There was an uneasy silence when I had finished. When she spoke again Mother’s voice had taken on the quasi-tragic, overcompensatory tone she used when someone had thoughtlessly left her in a difficult position. ‘Oh dear… that is a pickle,’ she said. ‘But don’t you know we’re rather swamped at the moment, darling. You know the play starts in town tonight and then… well, we thought that seeing as you’re not here –’
‘You haven’t put the Disadvantaged in my room, I hope,’ I cut in abrasively. ‘I don’t want my bed infested with nits and what have you.’
‘Why, no, not the Disadvantaged,’ she said silkily. ‘We thought we’d give your room to Harry, actually.’
She waited a moment, and then when I hadn’t said anything added brightly, ‘There’s the couch, of course, you can always sleep there, if you’re stuck… Or perhaps one of your friends has a spare bed?’
‘Oh yes,’ I said through clenched teeth, as if it had just occurred to me. ‘That’s a good idea. I’ll ring around.’
‘Do call, darling, if you’re still stuck.’
‘Yes, yes.’
‘This is your time, Charles. You’ve spread your wings, and now you must fly high, you know we’re all terribly proud –’
I put the phone down. Harry! I felt my blood bubble with rage. That jackanapes, with his Trojan horses and his offbeat hairstyle, he was the golden boy now, was he? I picked the phone up again, and dialled reception to tell them I wanted to extend my stay.
‘Certainly, sir,’ the girl said. ‘Room number, please.’
I gave her my room number. She put me on hold.
‘Mr Hythloday?’ she said, returning.
‘Yes?’
‘I’m sorry, sir, but we’re booked up.’
‘Just a single? For one night even?’
‘I’m sorry, sir.’
The concierge had got there first! I was beginning to get the unpleasant sense of being caught up in some sort of mechanism over which I had no control: as if, in leaving Amaurot, I had submitted myself entirely to the whims of Fate, and I could do nothing but follow on docilely until it had brought me where it wanted. I took the last Baileys from the refrigerator under the mirror, poured it into a plastic glass and went to the window.

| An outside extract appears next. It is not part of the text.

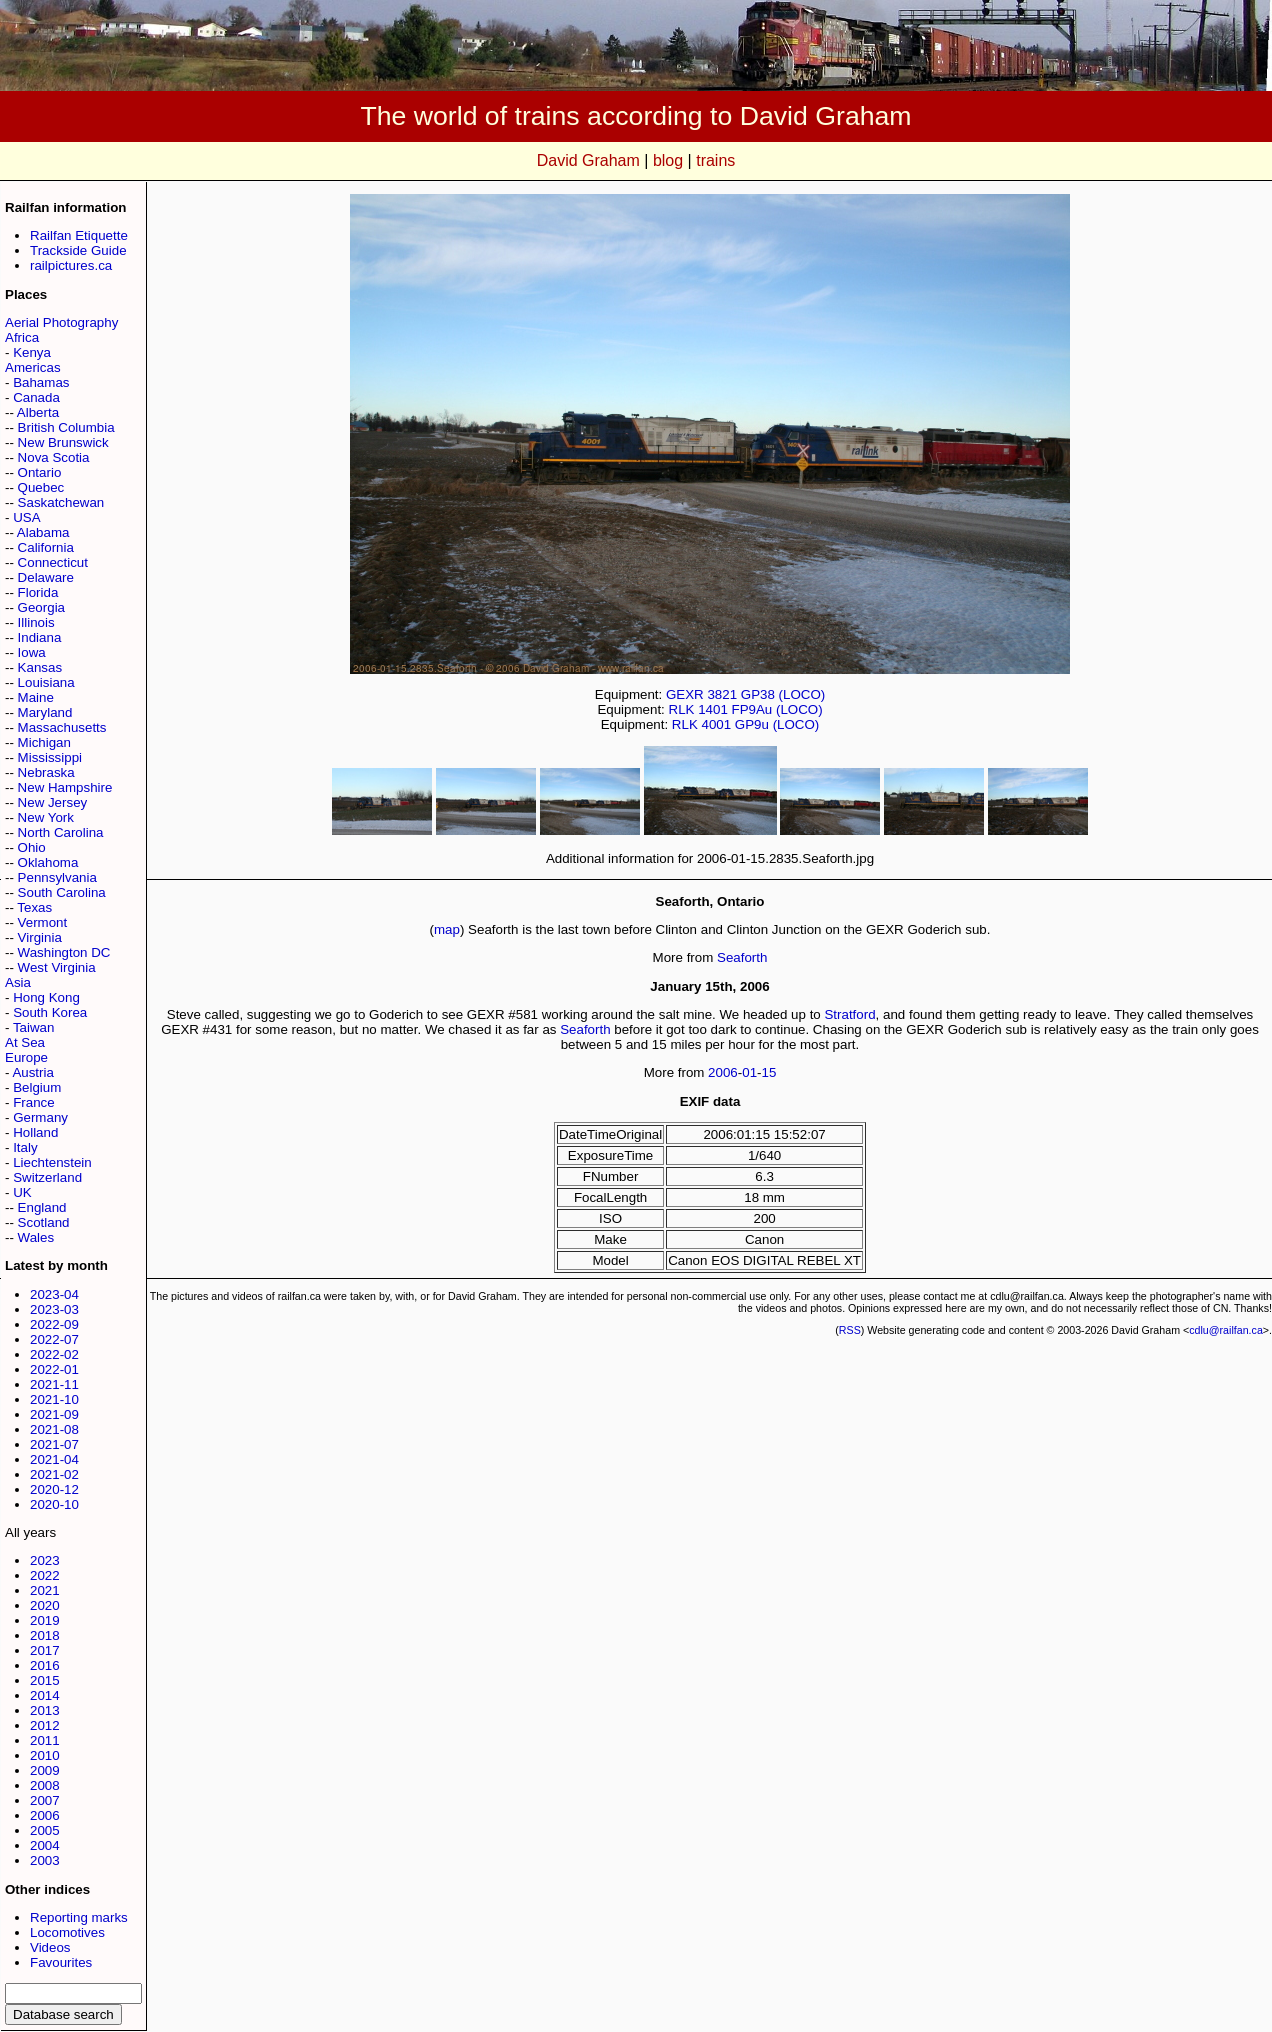 Image resolution: width=1272 pixels, height=2032 pixels. What do you see at coordinates (742, 957) in the screenshot?
I see `Seaforth` at bounding box center [742, 957]. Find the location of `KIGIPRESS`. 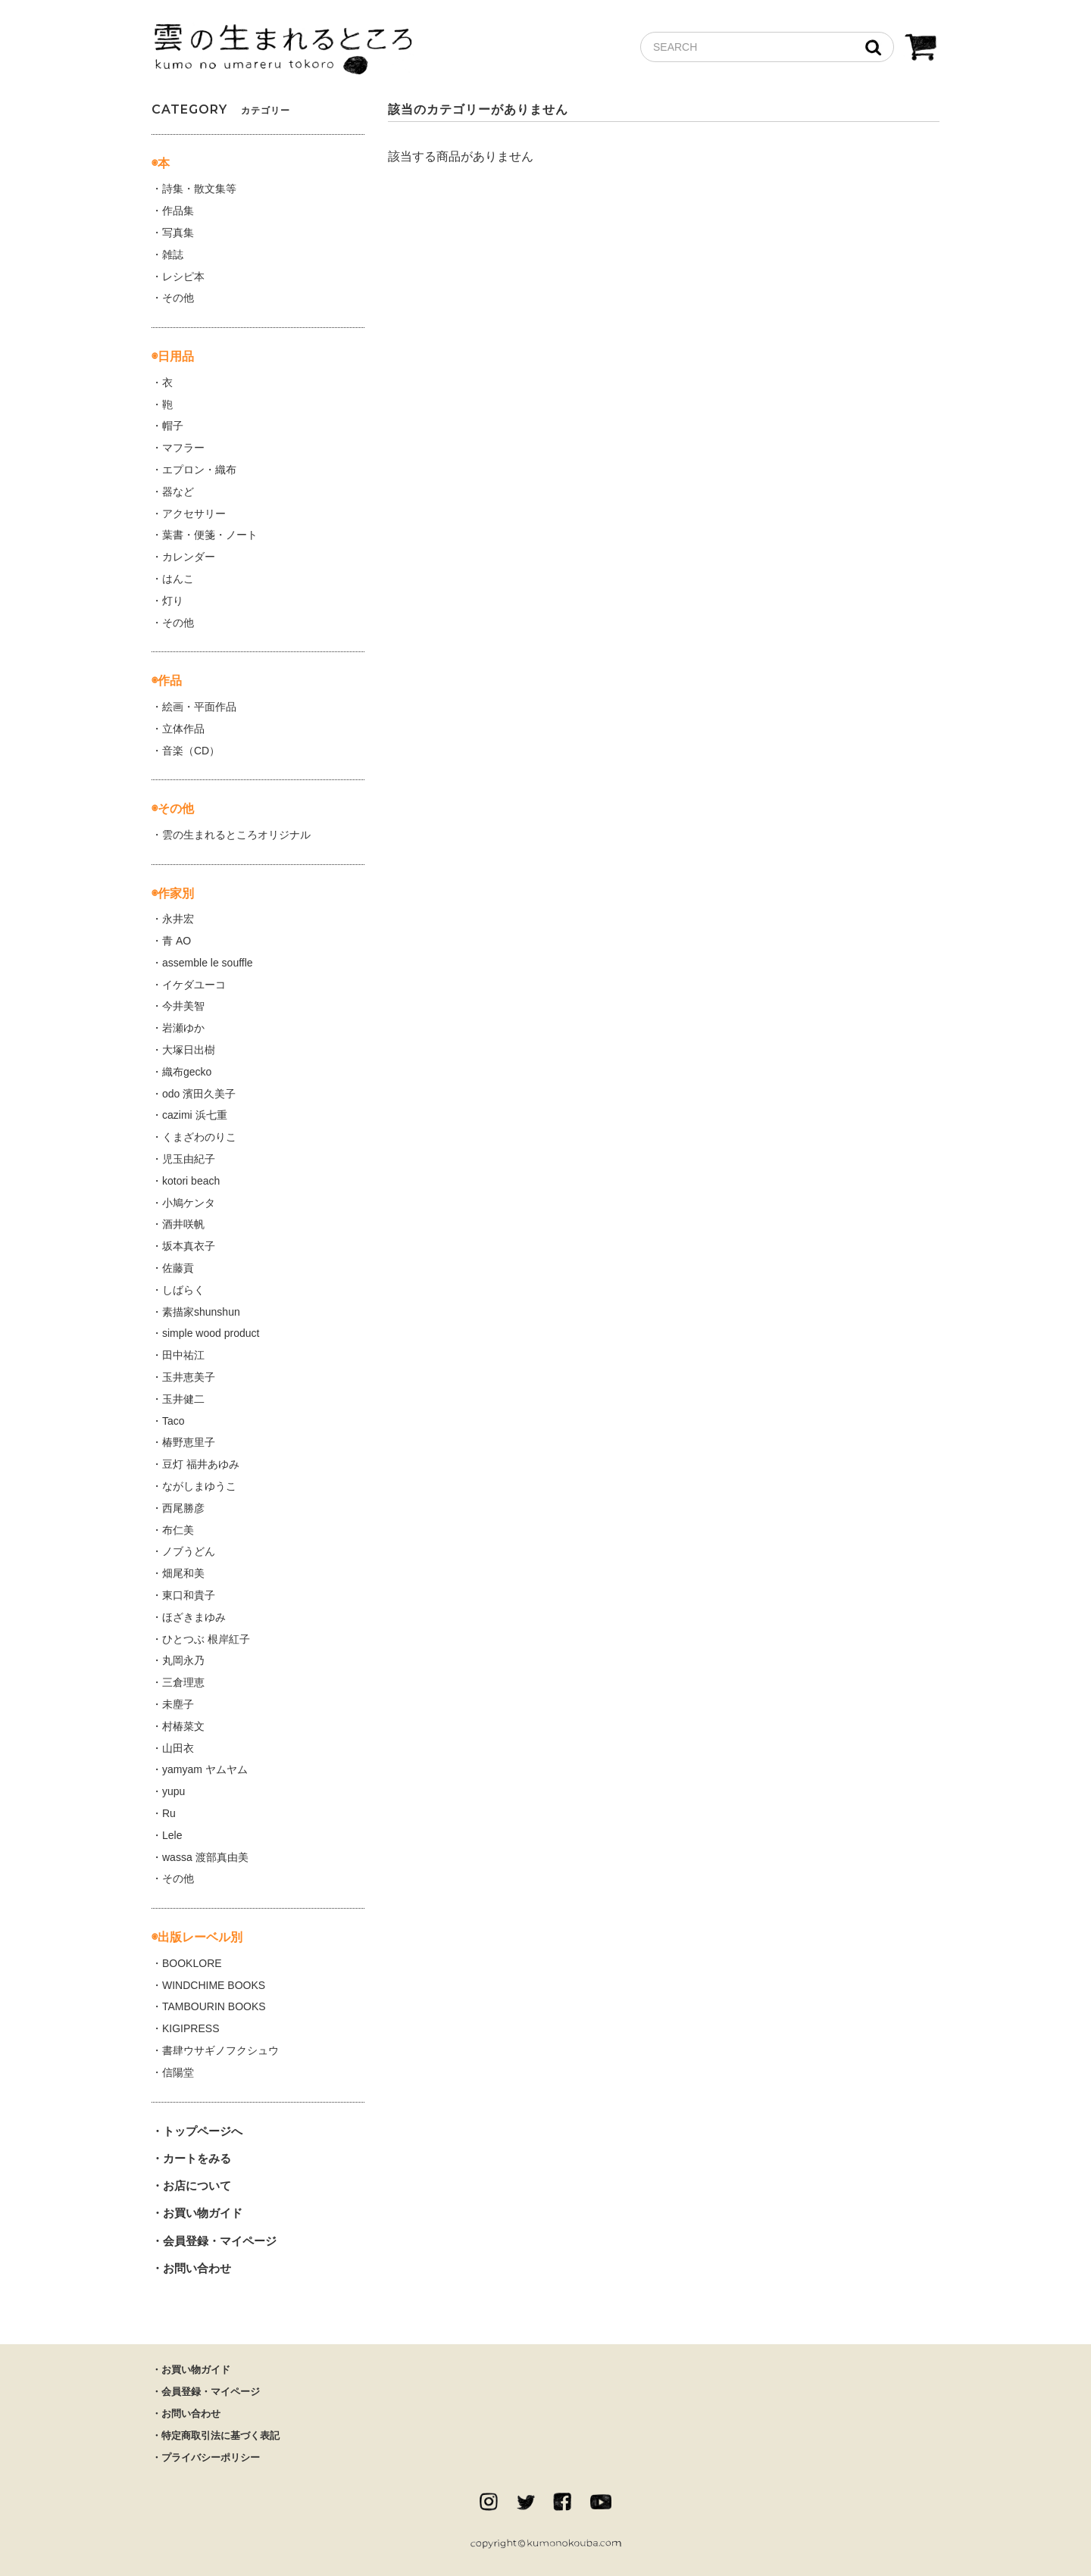

KIGIPRESS is located at coordinates (190, 2028).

The Radisson had a couple of acres of park around it; the land had used to belong to a convent. Perhaps this was where the nuns would play rounders and tip-the-can on sunny days.
There was nothing for it: I would have to find another hotel, preferably a cheap one. I still had a couple of credit cards left I could use. I returned to the locker side of the bed, picked up the phone again and dialled Frank’s number to tell him the move was off.